2- Gözlerinizi kapatın ve kendi kızınızın başına böyle bir olay geldiğini düşünün. Böyle bir şerefsize sadece ‘’ seni kınıyorum ’’ mu dersiniz?
3- Kızınıza böyle bir eylemi yapmış kişi ile karşı karşıya olduğunuzu düşünün. Ona ‘’ Ne ayıp, niçin böyle bir şey yaptın. Sakın bir daha böyle şeyler yapma yoksa kulağını çekerim’’ mi dersiniz?
4- Kızınızın ya da karınızın başına böyle bir şey geldiğini düşünün . Buna yorum olarak ‘’ Kendisi istemiştir ‘’ diyen birine ‘’ Muhterem validenize hürmetlerimi sunarım’’ mı dersiniz yoksa en azından ‘’ulan senin ananı ‘’ diye başlayan bir küfür mü sallarsınız?
5- Günlük hayatımızda eşimizle-dostumuzla, ya da eş dost olmayanlarla bile konuşurken en masum durumlarda bile ‘’ şerefsiz, puşt, o..çocuğu ‘’ ifadelerini bolca kullanan bir milletin, bir ferdi olarak ‘’ Kadın kendisi istemedikten sonra ona hiç bir erkek tecavüz edemez’’ diyen birine edepsizce de olsa bir şeyler söylemek, bunu kahve ağzıyla dile getirmek o kadar kötü bir şey midir?
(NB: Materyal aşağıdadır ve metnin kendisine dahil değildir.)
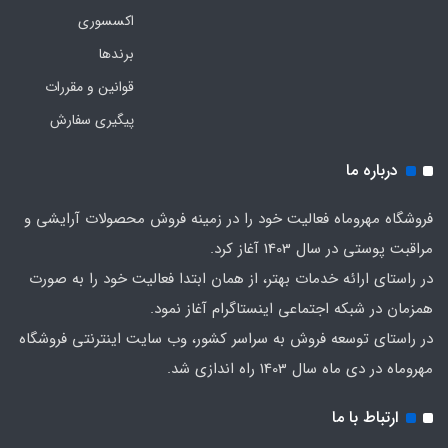
اکسسوری
برندها
قوانین و مقررات
پیگیری سفارش
درباره ما
فروشگاه مهروماه فعالیت خود را در زمینه فروش محصولات آرایشی و
مراقبت پوستی در سال 1403 آغاز کرد.
در راستای ارائه خدمات بهتر، از همان ابتدا فعالیت خود را به صورت
همزمان در شبکه اجتماعی اینستاگرام آغاز نمود.
در راستای توسعه فروش به سراسر کشور، وب سایت اینترنتی فروشگاه
مهروماه در دی ماه سال 1403 راه اندازی شد.
ارتباط با ما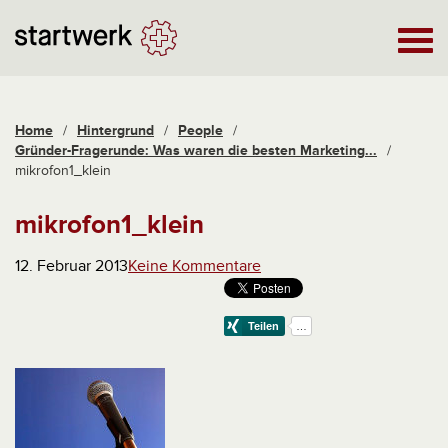
Home
/
Hintergrund
/
People
/
Gründer-Fragerunde: Was waren die besten Marketing...
/
mikrofon1_klein
mikrofon1_klein
12. Februar 2013
Keine Kommentare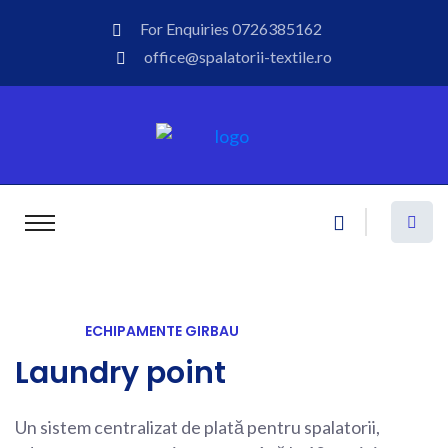
For Enquiries
0726385162
office@spalatorii-textile.ro
ECHIPAMENTE GIRBAU
Laundry point
Un sistem centralizat de plată pentru spalatorii,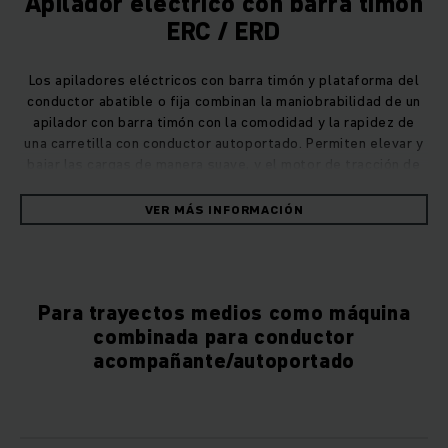
Apilador eléctrico con barra timón
ERC / ERD
Los apiladores eléctricos con barra timón y plataforma del
conductor abatible o fija combinan la maniobrabilidad de un
apilador con barra timón con la comodidad y la rapidez de
una carretilla con conductor autoportado. Permiten elevar y
bajar las cargas de manera suave, y el motor de tracción de
corriente trifásica garantiza la mejor aceleración y eficiencia.
VER MÁS INFORMACIÓN
Preparada también para una aplicación
totalmente automatizada
Por medio de componentes de automatización inteligentes,
Para trayectos medios como máquina
nuestras carretillas de serie de probada eficacia se
combinada para conductor
convierten en vehículos autoguiados (AGV). En interacción
acompañante/autoportado
con un software inteligente, garantiza la viabilidad del
almacén en el futuro, dinamiza los procesos y alcanza un
nuevo nivel de eficiencia. Como socio competente de
automatización planificamos y realizamos los vehículos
6- Yoksa siz hâla annenizin yağını mı kullanıyorsunuz?
7- Altıncı soruyu yanlış anlayanlar olabilir. O çok eski bir reklamdı.
Haa unutmadan…Bizim yaptığımız o hapishane baskınına o sapığın babası, karısı ve iki kızı da gelmişler ve ‘’Asın o caniyi ‘’ diye bağırmışlardı bizimle beraber…
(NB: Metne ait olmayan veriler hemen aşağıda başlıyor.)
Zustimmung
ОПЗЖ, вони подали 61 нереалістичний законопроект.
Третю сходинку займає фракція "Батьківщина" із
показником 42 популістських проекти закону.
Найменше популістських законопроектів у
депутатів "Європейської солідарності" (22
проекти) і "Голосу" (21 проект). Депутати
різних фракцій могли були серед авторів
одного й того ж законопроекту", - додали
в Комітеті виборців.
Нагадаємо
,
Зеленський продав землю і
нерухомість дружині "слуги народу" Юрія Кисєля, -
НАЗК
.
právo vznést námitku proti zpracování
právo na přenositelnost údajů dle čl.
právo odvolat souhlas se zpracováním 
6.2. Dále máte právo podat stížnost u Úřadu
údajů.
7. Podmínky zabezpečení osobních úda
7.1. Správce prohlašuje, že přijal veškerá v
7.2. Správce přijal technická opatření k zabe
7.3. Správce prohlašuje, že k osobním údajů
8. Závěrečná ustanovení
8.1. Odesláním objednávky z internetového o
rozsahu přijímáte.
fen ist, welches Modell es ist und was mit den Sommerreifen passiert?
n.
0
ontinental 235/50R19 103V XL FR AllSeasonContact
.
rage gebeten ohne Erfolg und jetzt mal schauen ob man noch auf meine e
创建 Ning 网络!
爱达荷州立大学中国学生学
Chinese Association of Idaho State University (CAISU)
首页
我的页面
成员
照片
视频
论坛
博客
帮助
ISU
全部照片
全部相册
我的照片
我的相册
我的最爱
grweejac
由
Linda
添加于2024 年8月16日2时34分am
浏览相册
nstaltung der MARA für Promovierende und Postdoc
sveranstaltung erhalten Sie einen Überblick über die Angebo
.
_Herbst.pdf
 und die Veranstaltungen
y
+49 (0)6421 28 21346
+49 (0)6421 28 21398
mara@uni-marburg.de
Son aftan sonra serbest bırakıldığını da yazayım ki o da tüyü olsun…
Ben yine de uslu çocuk olayım: ‘’TEESSÜFLERİMİ ARZEDER HÜRMETLER EDERİM EFENDİM’’ diyeyim. Neme lazımmm.
NOT: BU YAZI KESİNLİKLE BİR KURGU DEĞİLDİR. SANDIKLI’YA YAKIN OTURAN VARSA BAHSETTİĞİM ARKADAŞLAR HÂLA ORADA GÖREVDELER ONLARA DA SORULABİLİR.